AACC is a global scientific and medical professional organization dedicated to clinical
laboratory science and its application to healthcare. AACC brings together more than 50,000
clinical laboratory professionals, physicians, research scientists, and business leaders from
around the world focused on clinical chemistry, molecular diagnostics, mass spectrometry,
translational medicine, lab management, and other areas of laboratory science to advance
healthcare collaboration, knowledge, expertise, and innovation.
AACC agrees that the increase in the number and complexity of laboratory developed tests
(LDTs) perhaps warrants a new assessment of regulatory and professional oversight for these
tests. Although we agree some adjustments may be necessary, we believe that the current
Clinical Laboratory Improvement Amendments (CLIA) oversight structure is adequate to
address any concerns regarding LDTs and that a major change in policy is unwarranted.
Current Regulatory System
There appears to be a misconception that because the FDA is using its “enforcement discretion”
regarding LDTs that these tests are unregulated. This belief is inaccurate. Currently, all
laboratories performing LDTs are regulated under CLIA. These testing facilities are categorized
as high complexity laboratories, subject to stringent personnel, quality control and proficiency
testing requirements as well as regular inspections.
Many of these same facilities actively participate in the New York State, Joint Commission,
College of American Pathologists (CAP) or other oversight programs, where they often must
meet requirements more stringent than CLIA. We are concerned that expanding oversight to
include another federal agency will add to the regulatory burden and costs of performing LDTs.
This added burden may result in many laboratories discontinuing these tests, stifling diagnostic
innovation and negatively impacting patient care.

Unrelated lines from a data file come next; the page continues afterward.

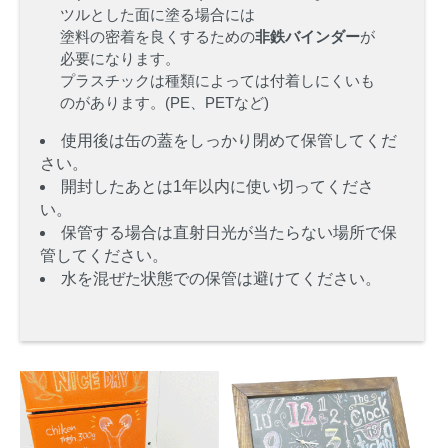
ツルとした面に塗る場合には
塗料の密着を良くするための
非鉄バインダー
が
必要になります。
プラスチックは種類によっては付着しにくいも
のがあります。(PE、PETなど)
使用後は缶の蓋をしっかり閉めて保管してくだ
さい。
開封したあとは1年以内に使い切ってくださ
い。
保管する場合は直射日光が当たらない場所で保
管してください。
水を混ぜた状態での保管は避けてください。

AACC feels it is important to note that the FDA regulatory structure is designed for medical
device manufacturers, not clinical laboratories. Manufacturers provide invaluable test kits and
instrumentation that assist laboratories in providing accurate test results. Laboratories
occasionally modify FDA cleared or approved tests or develop new in-house tests to meet
specific clinical needs. The results from these tests are used to diagnose and treat patients. To
apply FDA regulatory requirements to hospitals and independent laboratories utilizing LDTs
would be misguided and counterproductive to excellent patient care. AACC believes that
reforming the medical device review process for manufacturers of in vitro diagnostics (IVD) test
kits and providing enhanced oversight of LDTs under CLIA are two separate issues and should
be treated as such.
Risk-Based Classification Process
AACC supports the use of a risk-based approach to stratify LDTs and determine the appropriate
level of oversight. The current definitions of high- and low-risk in the draft document are
reasonable, but we are concerned how this language could be interpreted, particularly the term
“remote” in the definition of high-risk. How “remote’ is defined can result in a very large or
limited number of tests placed within this category.

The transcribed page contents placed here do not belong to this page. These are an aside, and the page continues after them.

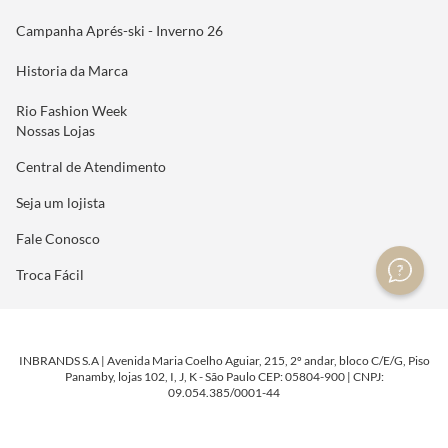
Campanha Aprés-ski - Inverno 26
Historia da Marca
Rio Fashion Week
Nossas Lojas
Central de Atendimento
Seja um lojista
Fale Conosco
Troca Fácil
INBRANDS S.A | Avenida Maria Coelho Aguiar, 215, 2º andar, bloco C/E/G, Piso
Panamby, lojas 102, I, J, K - São Paulo CEP: 05804-900 | CNPJ:
09.054.385/0001-44
DESENVOLVIDO POR
TECNOLOGIA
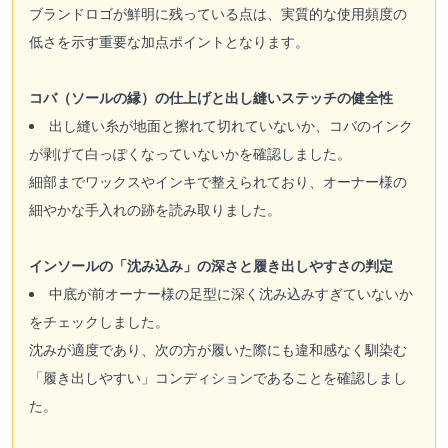
ブランドロゴが鮮明に残っている点は、実質的な使用頻度の
低さを示す重要な加点ポイントとなります。
コバ（ソールの縁）の仕上げと出し縫いステッチの健全性
出し縫い糸が地面と擦れて切れていないか、コバのインク
が剥げて白っぽくなっていないかを確認しました。
細部までワックスやインキで整えられており、オーナー様の
細やかな手入れの跡を読み取りました。
インソールの「沈み込み」の深さと履き出しやすさの判定
中底が前オーナー様の足型に深く沈み込みすぎていないか
をチェックしました。
沈みが適度であり、次の方が履いた際にも違和感なく馴染む
「履き出しやすい」コンディションであることを確認しまし
た。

From our perspective, the high-risk category should be very narrow in scope. For example,
AACC suggests the following criteria for designating high-risk tests:
- the accuracy of the test cannot be independently verified;
- there is a lack of transparency regarding the underlying data to support claims made about the
- the absence of professional consultation/interpretation could lead to serious patient harm.
Examples of high-risk tests include In Vitro Diagnostic Multivariate Index Assays (IVDMIAs)

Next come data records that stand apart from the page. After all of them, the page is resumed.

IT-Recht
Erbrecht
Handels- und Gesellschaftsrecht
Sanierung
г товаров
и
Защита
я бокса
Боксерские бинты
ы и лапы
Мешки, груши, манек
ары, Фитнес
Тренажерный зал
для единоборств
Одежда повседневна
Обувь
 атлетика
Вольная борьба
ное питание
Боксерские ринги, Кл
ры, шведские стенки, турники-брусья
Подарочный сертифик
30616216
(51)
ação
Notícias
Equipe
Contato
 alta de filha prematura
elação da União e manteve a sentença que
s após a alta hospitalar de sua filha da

and direct-to-consumer genetic tests. We are also concerned that there is
category in this scheme, which could lead to many tests unnecessarily being classified as highrisk when it is not warranted to ensure patient safety.
Grandfathering of LDTs and Maintaining Innovative LDTs
The draft measure would grandfather LDTs that are performed prior to a certain date from
having to comply with premarket review requirements. Although AACC does not believe LDTs
should be subject to the FDA review process, we oppose the grandfathering of LDTs. The
development of LDTs plays a critical role in providing new innovative technologies that offer
hope and assistance to many patients. The clinical laboratory community has historically been
quick to respond to changing clinical and service demands, such as meeting the need for more
sensitive and specific therapeutic drug monitoring tests and filling the gaps when FDA-cleared or
approved commercial tests are unavailable, for example, new tests for inborn errors of
metabolism, Ebola, Zika or H1N1. The best means of maintaining this innovative process is to
keep the current regulatory structure in place with only minor modifications—thus excluding
grandfathering from any reform initiative.
Tests for Rare Diseases
There are many medical conditions for which it is not cost-effective for an IVD manufacturer to
develop a commercial assay. Clinical laboratories have traditionally filled this void through
LDTs. The draft bill identifies several testing categories that would be exempt from pre-market
review, such as low-risk, rare disease, and public health surveillance testing, amongst others, if
they meet certain criteria. We agree that these LDTs should not be subject to additional FDA
oversight. AACC has real concerns about how the FDA, if it was given authority over this
testing, would implement the provisions.
The revised measure does not exempt newborn screening from FDA oversight. AACC suggests
that a separate section on Public Health Testing be created that specifically exempts newborn
The draft bill also defines a rare disease as testing fewer than 8,000 individuals annually for a
condition. This is an arbitrary number, which seems low. Further, the characterization differs
from the definition adopted by Congress in the 2002 Rare Disease Act (Public Law 107-280),
which specifies that a rare disease is “any disease or condition that affects less than 200,000
persons in the United States.” This provision needs clarification.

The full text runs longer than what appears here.